ロイヤルな手触り
「ありがとうございました。ジケさんたちがいてくださらねばシルウォーたちは守れなかったです」
10回目のシルウォーは想定よりもかなり早く繭から出てきて飛び去ってしまった。
ちゃんと出てきたので10回目のシルウォーは無事であったが戦いの余波によるストレスでダメになってしまったシルウォーもいた。
それでもジケたちが鳥の存在に気がついて止めてくれねば10回目のシルウォーも含めて繭ごと全て全滅していた可能性もある。
「守るために来たんです。お礼なんて大丈夫ですよ」
ジケはジケのやるべきことをやっただけである。
そんなにかしこまられてもちょっと困ってしまう。
「おかげで10回目の繭も回収できました。それにクイーンでしたので次回からはあの子がここに卵を産みにきてくれるでしょう」
10回目のシルウォーを守りたい理由はここにもあった。
完全な成体に至った雌のシルウォーは見た目からクイーンと呼ばれる。
ただ良い繭を残してくれるだけじゃなく10回目を乗り越えたクイーンは卵も産んでくれるのである。
またしばらくこの地でシルウォーが繁殖し繭を作る。
そうした面でも10回目のシルウォーは大事なのだった。
「これが10回目のシルウォーの繭からできた糸だ」
ケトイがテーブルにまとめられた糸を置いた。
真っ白で見ているだけでも艶やかさがある。
「わぁ……気持ちいいです」
糸に触れたリンデランが感嘆の声を漏らした。
手触りがいい。
なめらかで、ずっと触れていたくなるような手触りであった。
「本当だ……」
「確かに普通の糸とは全然違うな」
エニとジケも触って驚く。
「10回目は特別柔らかく手触りがいいんだ」
「これをさらに加工して布を作っていくんです。10回目のシルウォーの繭から作られた布はロイヤルと呼んで、欲しがる人も多いのですよ」
「確かにこれで布を作ったら気持ちいいだろうな」
思わず糸を触ってしまう。
「……もちろんフィオスが一番だよ」
ジケが糸を触っているとフィオスが寄ってきてジケの手に体を伸ばしてきた。
自分の方がいいでしょ、という可愛らしい嫉妬である。
ジケが笑って撫でてやるとフィオスは体を嬉しそうにプルプルと揺らしている。
フィオスと糸では手触りのタイプが違う。
当然フィオスの方がいいけれど糸は糸で気持ちいい感触なのは間違いない。
「ロイヤルが出たとなれば欲しいという要望が多く寄せられるでしょうね。ですが今回は優先的にジケさんのところにいくつかロイヤルを回します」
「いいんですか?」
「ええ、助けていただきましたから」
そんなにいい布を手に入れることができたなんてシェリランが凶悪な顔をして笑うのが目に浮かぶようだ。

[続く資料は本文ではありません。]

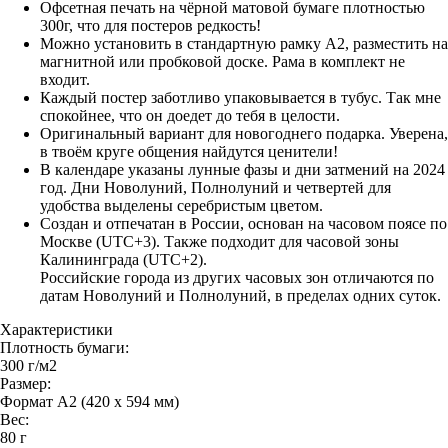
Офсетная печать на чёрной матовой бумаге плотностью
300г, что для постеров редкость!
Можно установить в стандартную рамку А2, разместить на
магнитной или пробковой доске. Рама в комплект не
входит.
Каждый постер заботливо упаковывается в тубус. Так мне
спокойнее, что он доедет до тебя в целости.
Оригинальный вариант для новогоднего подарка. Уверена,
в твоём круге общения найдутся ценители!
В календаре указаны лунные фазы и дни затмений на 2024
год. Дни Новолуний, Полнолуний и четвертей для
удобства выделены серебристым цветом.
Создан и отпечатан в России, основан на часовом поясе по
Москве (UTC+3). Также подходит для часовой зоны
Калининграда (UTC+2).
Российские города из других часовых зон отличаются по
датам Новолуний и Полнолуний, в пределах одних суток.
Характеристики
Плотность бумаги:
300 г/м2
Размер:
Формат А2 (420 х 594 мм)
Вес:
80 г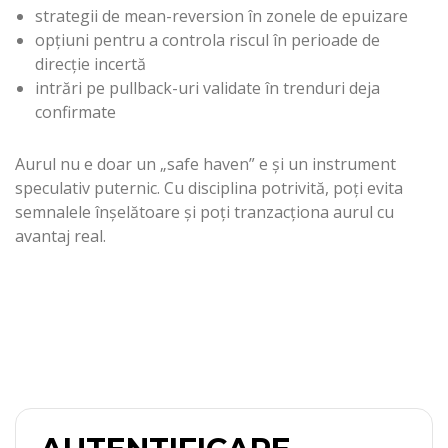
strategii de mean-reversion în zonele de epuizare
opțiuni pentru a controla riscul în perioade de
direcție incertă
intrări pe pullback-uri validate în trenduri deja
confirmate
Aurul nu e doar un „safe haven” e și un instrument
speculativ puternic. Cu disciplina potrivită, poți evita
semnalele înșelătoare și poți tranzacționa aurul cu
avantaj real.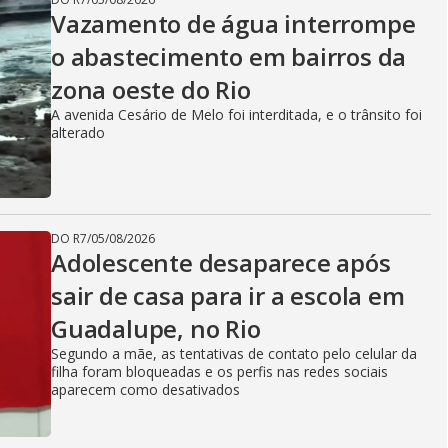
Vazamento de água interrompe
o abastecimento em bairros da
zona oeste do Rio
A avenida Cesário de Melo foi interditada, e o trânsito foi
alterado
DO R7
/
05/08/2026
Adolescente desaparece após
sair de casa para ir a escola em
Guadalupe, no Rio
Segundo a mãe, as tentativas de contato pelo celular da
filha foram bloqueadas e os perfis nas redes sociais
aparecem como desativados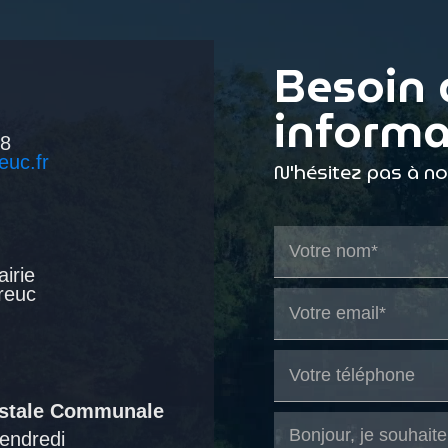
Besoin 
informa
38
euc.fr
N'hésitez pas à n
airie
reuc
ostale Communale
endredi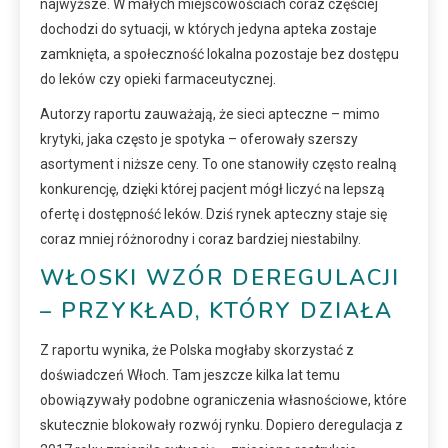
najwyższe. W małych miejscowościach coraz częściej
dochodzi do sytuacji, w których jedyna apteka zostaje
zamknięta, a społeczność lokalna pozostaje bez dostępu
do leków czy opieki farmaceutycznej.
Autorzy raportu zauważają, że sieci apteczne – mimo
krytyki, jaka często je spotyka – oferowały szerszy
asortyment i niższe ceny. To one stanowiły często realną
konkurencję, dzięki której pacjent mógł liczyć na lepszą
ofertę i dostępność leków. Dziś rynek apteczny staje się
coraz mniej różnorodny i coraz bardziej niestabilny.
WŁOSKI WZÓR DEREGULACJI
– PRZYKŁAD, KTÓRY DZIAŁA
Z raportu wynika, że Polska mogłaby skorzystać z
doświadczeń Włoch. Tam jeszcze kilka lat temu
obowiązywały podobne ograniczenia własnościowe, które
skutecznie blokowały rozwój rynku. Dopiero deregulacja z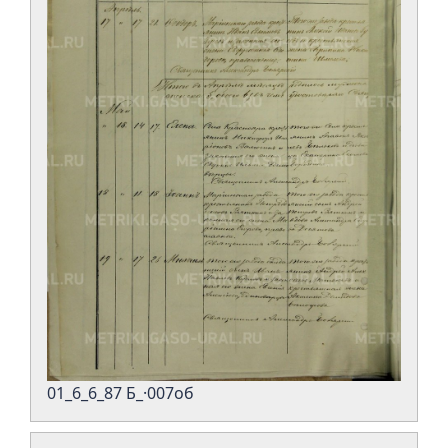
01_6_6_87 Б_·007об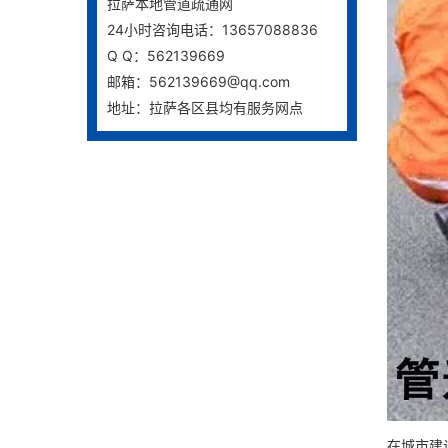
拉萨本地管道疏通网
24小时咨询电话：13657088836
Q Q：562139669
邮箱：562139669@qq.com
地址：拉萨各区县均有服务网点
在城市建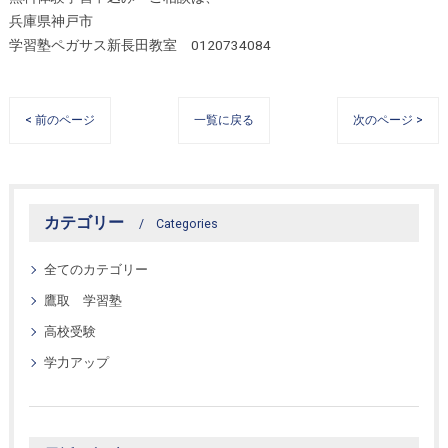
兵庫県神戸市
学習塾ペガサス新長田教室 0120734084
< 前のページ
一覧に戻る
次のページ >
カテゴリー
Categories
全てのカテゴリー
鷹取 学習塾
高校受験
学力アップ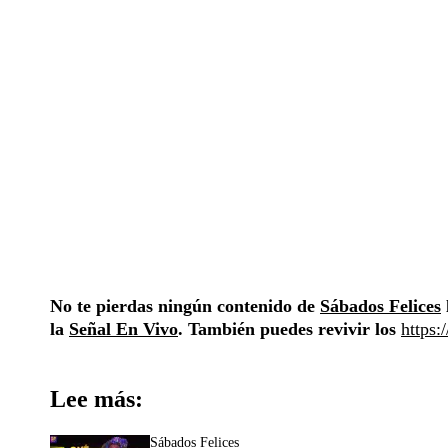
No te pierdas ningún contenido de
Sábados Felices
la
Señal En Vivo
. También puedes revivir los
https:
Lee más:
Sábados Felices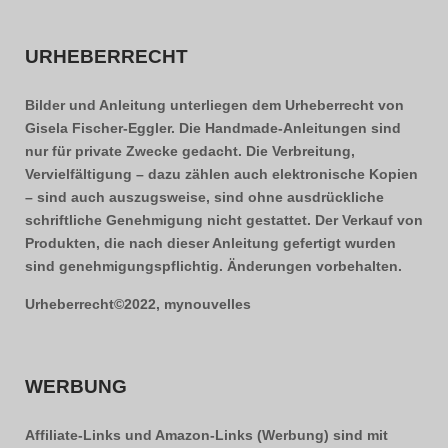
URHEBERRECHT
Bilder und Anleitung unterliegen dem Urheberrecht von
Gisela Fischer-Eggler. Die Handmade-Anleitungen sind
nur für private Zwecke gedacht. Die Verbreitung,
Vervielfältigung – dazu zählen auch elektronische Kopien
– sind auch auszugsweise, sind ohne ausdrückliche
schriftliche Genehmigung nicht gestattet. Der Verkauf von
Produkten, die nach dieser Anleitung gefertigt wurden
sind genehmigungspflichtig. Änderungen vorbehalten.
Urheberrecht©2022, mynouvelles
WERBUNG
Affiliate-Links und Amazon-Links (Werbung) sind mit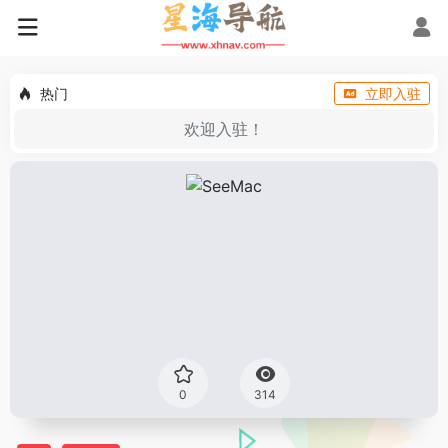
热门
立即入驻
欢迎入驻！
0
314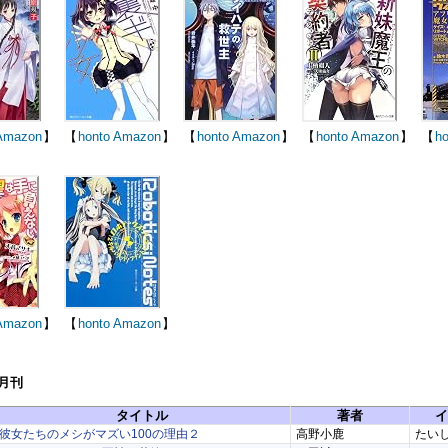
Amazon
】
【
honto
Amazon
】
【
honto
Amazon
】
【
honto
Amazon
】
【
ho
Amazon
】
【
honto
Amazon
】
1月刊
タイトル
著者
イ
彼女たちのメシがマズい100の理由２
高野小鹿
たい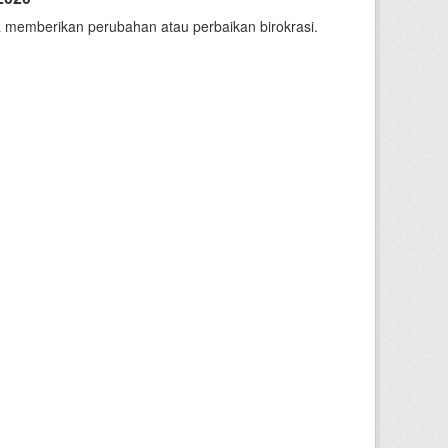
 memberikan perubahan atau perbaikan birokrasi.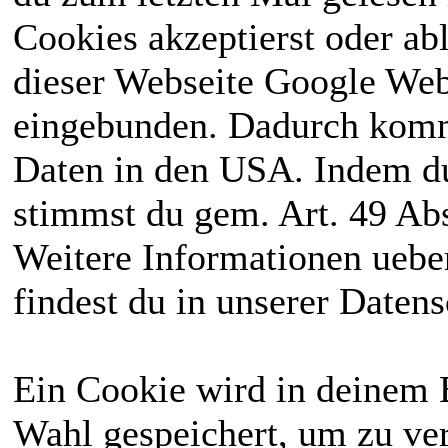
Cookies akzeptierst oder ab
dieser Webseite Google We
eingebunden. Dadurch kommt
Daten in den USA. Indem du
stimmst du gem. Art. 49 Abs
Weitere Informationen uebe
findest du in unserer Daten
Ein Cookie wird in deinem 
Wahl gespeichert, um zu ver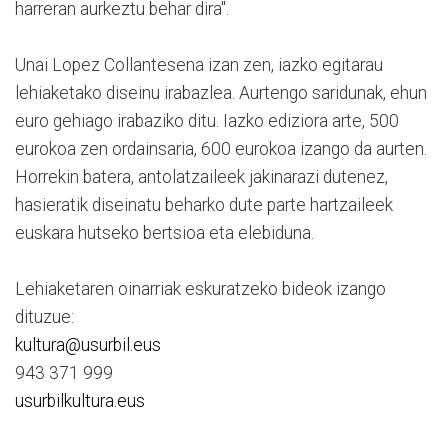
harreran aurkeztu behar dira".
Unai Lopez Collantesena izan zen, iazko egitarau
lehiaketako diseinu irabazlea. Aurtengo saridunak, ehun
euro gehiago irabaziko ditu. Iazko ediziora arte, 500
eurokoa zen ordainsaria, 600 eurokoa izango da aurten.
Horrekin batera, antolatzaileek jakinarazi dutenez,
hasieratik diseinatu beharko dute parte hartzaileek
euskara hutseko bertsioa eta elebiduna.
Lehiaketaren oinarriak eskuratzeko bideok izango
dituzue:
kultura@usurbil.eus
943 371 999
usurbilkultura.eus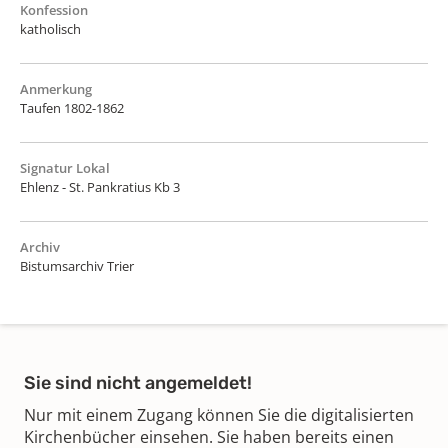
Konfession
katholisch
Anmerkung
Taufen 1802-1862
Signatur Lokal
Ehlenz - St. Pankratius Kb 3
Archiv
Bistumsarchiv Trier
Sie sind nicht angemeldet!
Nur mit einem Zugang können Sie die digitalisierten
Kirchenbücher einsehen. Sie haben bereits einen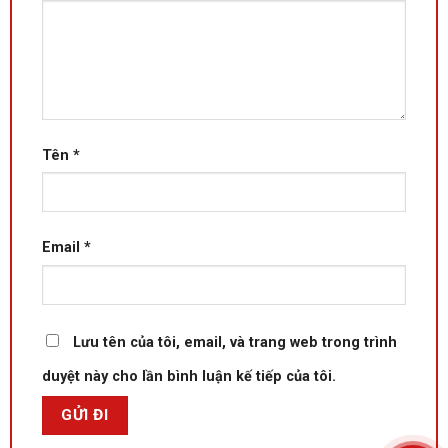
Tên
*
Email
*
Lưu tên của tôi, email, và trang web trong trình
duyệt này cho lần bình luận kế tiếp của tôi.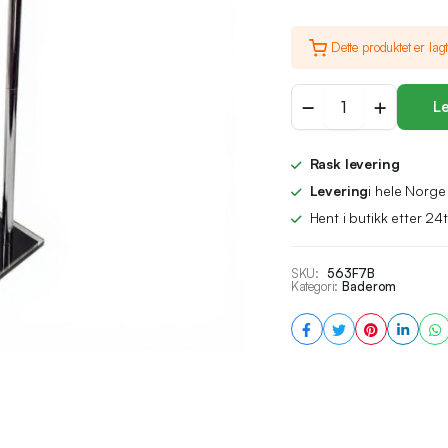
var:
er:
Dette produktet er lagt
kr 899,00.
kr 449,00.
Papirholder
Le
Multifunksjon
mengde
Rask levering
Levering
i hele Norge
Hent i butikk etter 24t
SKU:
563F7B
Kategori:
Baderom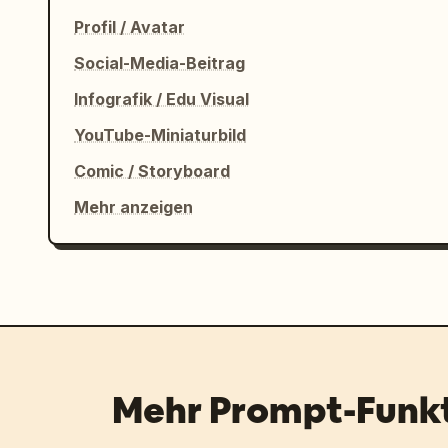
Profil / Avatar
Social-Media-Beitrag
Infografik / Edu Visual
YouTube-Miniaturbild
Comic / Storyboard
Mehr anzeigen
Mehr Prompt-Funk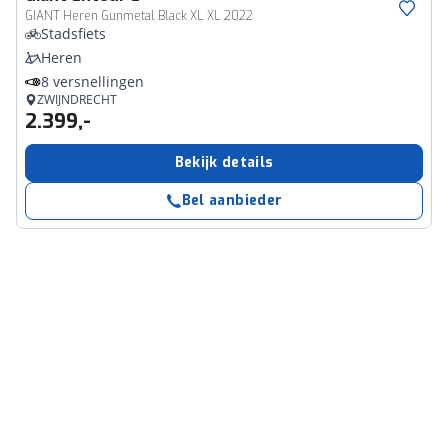
GIANT Heren Gunmetal Black XL XL 2022
Stadsfiets
Heren
8 versnellingen
ZWIJNDRECHT
2.399,-
Bekijk details
Bel aanbieder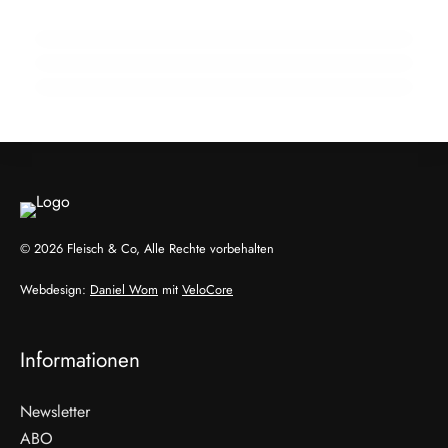
Wendepunkt
910 Mio. Euro Umsatz: Transgourmet baut
Fleisch-Segment aus
ALLGEMEIN
ALLGEMEIN
ALLGEMEIN
© 2026 Fleisch & Co, Alle Rechte vorbehalten
Webdesign:
Daniel Wom
mit
VeloCore
Informationen
Newsletter
ABO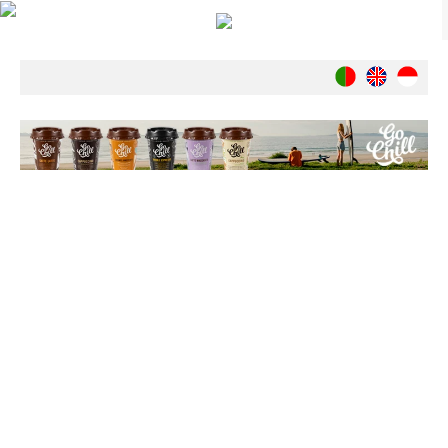
Notícias
Nacionais
Internacionais
Ambiente
Exclusivos
História
INDÚSTRIA
Nacional
Internacional
Exclusivos
Agenda de Eventos
Crónicas
Câmaras & Report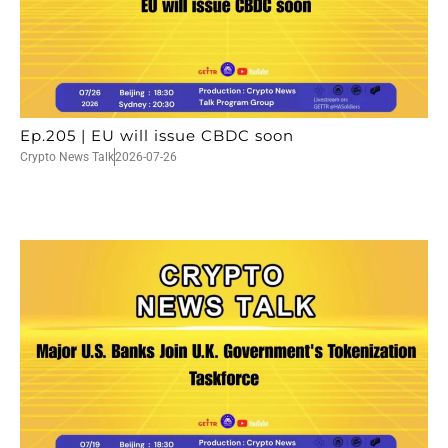
Ep.205 | EU will issue CBDC soon
Crypto News Talk
2026-07-26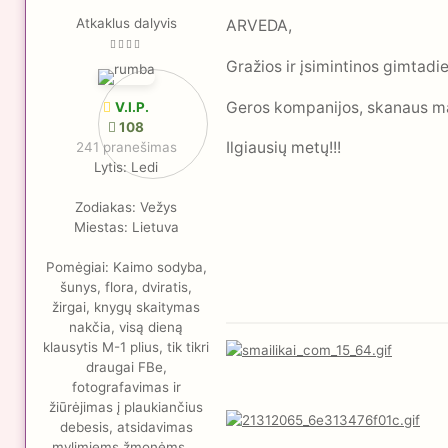
Atkaklus dalyvis
ARVEDA,
Gražios ir įsimintinos gimtadi
Geros kompanijos, skanaus mais
V.I.P.
108
Ilgiausių metų!!!
241 pranešimas
Lytis:
Ledi
Zodiakas:
Vežys
Miestas:
Lietuva
Pomėgiai:
Kaimo sodyba,
šunys, flora, dviratis,
žirgai, knygų skaitymas
nakčia, visą dieną
klausytis M-1 plius, tik tikri
draugai FBe,
fotografavimas ir
žiūrėjimas į plaukiančius
debesis, atsidavimas
mylimiems žmonėms ...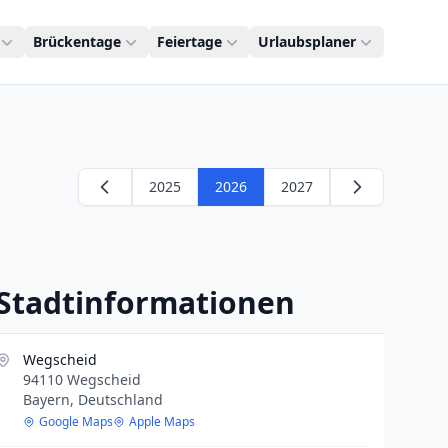
Brückentage
Feiertage
Urlaubsplaner
2025
2026
2027
Stadtinformationen
Wegscheid
94110 Wegscheid
Bayern, Deutschland
Google Maps
Apple Maps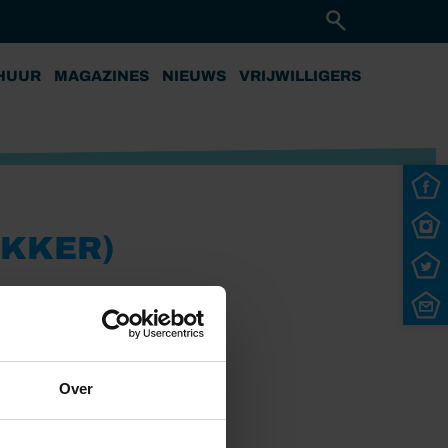
HUUR
MAGAZINES
NIEUWS
VRIJWILLIGERS
EKKER)
Over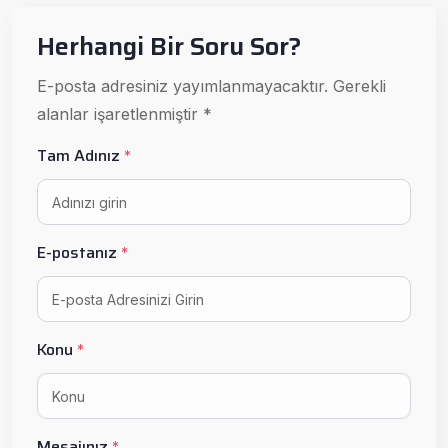
Herhangi Bir Soru Sor?
E-posta adresiniz yayımlanmayacaktır. Gerekli
alanlar işaretlenmiştir *
Tam Adınız
*
E-postanız
*
Konu
*
Mesajınız
*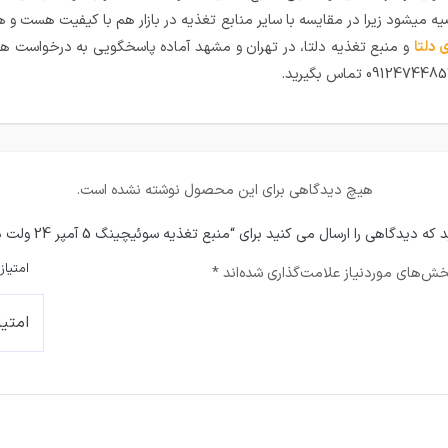
یه میشود زیرا در مقایسه با سایر منابع تغذیه در بازار هم با کیفیت هست و
 دلتا
و منبع تغذیه دلتا، در تهران و مشهد آماده پاسخگویی به درخواست ه
هیچ دیدگاهی برای این محصول نوشته نشده است.
دیدگاهی را ارسال می کنید برای “منبع تغذیه سوئیچینگ 5 آمپر 24 ولت دلتا DVPPS05”
امتیاز
ش‌های موردنیاز علامت‌گذاری شده‌اند
*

「あとまだ残っているのは回数の少ない繭だけです。一番大きな山場は抜けたので私たちだけで対処できると思います。今回はご協力ありがとうございます」
ダスーミャとケトイが席から立ち上がって大きく頭を下げる。
「そんな……こちらも依頼された仕事ですし」
ジケの方も利益があったからやったことである。
相手に感謝することは必要でも必要以上に感謝されるとどうしていいか分からなくなる。
「この後繭から作られた糸を町まで運びます。お帰りになるついでにその護衛もやっていただいていいでしょうか?」
「はは、もちろんです」
ダスーミャもちゃっかりしているとジケは笑った。
その後、荷物いっぱいに糸を詰め込んだヘギウス商会の人たちを護衛してジケたちは近くの町まで向かった。
町には糸を布に加工する工場があって、そこで布にしてから一度首都にあるヘギウス商会の本部に運ばれるのである。
ただ糸を布にする作業も時間がかかる。
ジケたちは糸を送り届けたところまでで仕事を終わりとして家に帰ったのだった。